Los Angeles, California - Millennials in cities nationwide have flocked to fill downtown apartments over the past decade, but a new University of Southern California study shows the real estate market should brace for a major migration.
Last year marked a major turning point as the country’s urban centers reached “peak” millennial, said study author Dowell Myers, a professor of urban planning and demography at USC Price School of Public Policy.
“After more than a decade of growing concentration, we see that the millennial trend of increased downtown living has peaked out and is now beginning a decline,” said Myers. “This is a dramatic human interest story with great implications for cities and real estate investments.”
It’s also great news for residents annoyed by gentrification, Myers said.
The shift is part of a familiar lifecycle that other generations have gone through. “Millennials are beginning their long expected move up and out of their entry positions in housing and in jobs,” he said.
The study was published last week in the journal Housing Policy Debate.
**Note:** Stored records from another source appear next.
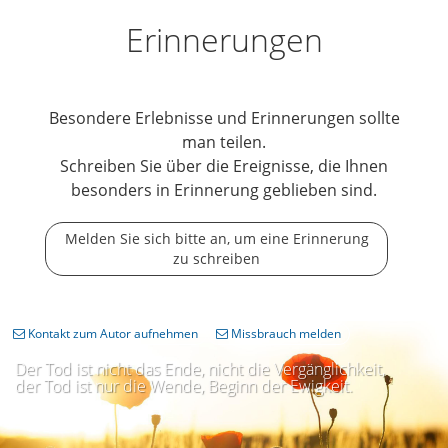
Erinnerungen
Besondere Erlebnisse und Erinnerungen sollte
man teilen.
Schreiben Sie über die Ereignisse, die Ihnen
besonders in Erinnerung geblieben sind.
Melden Sie sich bitte an, um eine Erinnerung
zu schreiben
Kontakt zum Autor aufnehmen
Missbrauch melden
Der Tod ist nicht das Ende, nicht die Vergänglichkeit,
der Tod ist nur die Wende, Beginn der Ewigkeit.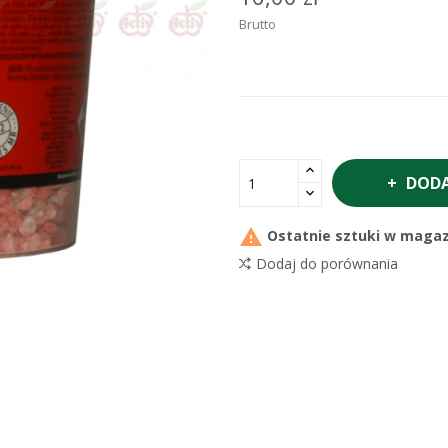
Brutto
DODA

Ostatnie sztuki w magaz
Dodaj do porównania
Myers examined population census data, the American Community Survey, the Current Population Survey, building permit data from the U.S. Census Bureau, and employment data from the Bureau of Labor Statistics, as well as surveys by the National Association of Realtors.
Millennials represent the biggest generation yet in the United States, with an estimated 83 million people. Planners and analysts had long assumed that millennials, defined for this study as those born between 1980 and 1999, were living in urban centers because they preferred to do so more than previous generations.
Myers, though, found circumstance, not preference, was the likely driver. He identified three cycles – one demographic, one economic, and one housing-based – that converged in the 2000s to drive millennials into downtowns. Now, all three cycles have reversed their effects.
Clogged drain
He likened the effect on housing to a bathtub with a plumbing problem. Millennials poured through the faucet into young singles neighborhoods – normally a temporary staging ground. But the Great Recession of 2007 to 2009 closed job opportunities and new housing availability, blocking their progress through the normal life cycle, which usually involves climbing the job ladder and moving into better housing.
In effect, the drain was clogged. Millennials could not advance and their level rose. Three cycles had converged.
- The first cycle is simplest: Cities were flooded by this rising inflow of young people coming of age, Myers said. From a low point in 1978, the number of babies born each year climbed 32 percent by 1990.
The “peak” millennials born in 1990 turned 25 last year. Smaller cohorts of millennials will arrive at 25 from now on. “The tide has ebbed and fewer replacements will follow those who are moving on,” Myers said.
- Second is the employment cycle: Job growth was depressed during the Great Recession and the very slow recovery. More young people but fewer jobs had devastating effects, blocking the millennials’ entry into the job market. These forces prompted them into the “sharing economy” – living with roommates, or their parents or relatives – in gentrifying areas downtown.
Since then, the job market has loosened, Myers said. The unemployment rate for people aged 25 to 34 eased from 10.4 percent in 2009 to 5.2 percent last year – nearly as low as the pre-recession rate (4.8 percent in 2007).
Now, a smaller number of young people is turning age 25 just as jobs are opening up again. “This is a night-and-day reversal of the previous job competition, and so their economic progress should really start to accelerate,” Myers said.
- The third factor that hindered millennial progress was the housing life cycle. The housing market collapse, plus the Great Recession, flung homeowners into renting and decimated new home construction. This created extreme competition for rentals, which the Gen-Xers also had filled. With new apartment construction and home sales on the rise again, millennials have opportunities to move up.
“The millennials may have seemed frozen in time, but they are not living in a two-bedroom apartment forever,” Myers said. “The restrictions that blocked this housing lifecycle are slowly being removed, but this generation will require even more.”
Cycles reversed
Millennials, as they age, will partner up and will demand more space. Many will have kids, half or more will buy houses, and most – not all – will move to the suburbs.
“The big picture is now clear,” Myers said. “In sharp contrast to the late 2000s, post-2015, all three cycles that once conspired to flood cities with millennials and hold them there will have reversed their effects.”
He projected that the three cycles, in reverse, will draw in smaller cohorts of young people to replace older peers, accelerate job success and career mobility, and open up more housing options – both rentals and homes for purchase.
Housing supply needs to be increased to satisfy this generation that aspires to start their families and gain homeownership, he said. Rental opportunities remain the most severely constrained, with steep increases in monthly rents, until construction catches up, or when far more millennials and Gen-Xers turn over their rentals for first-time home purchases.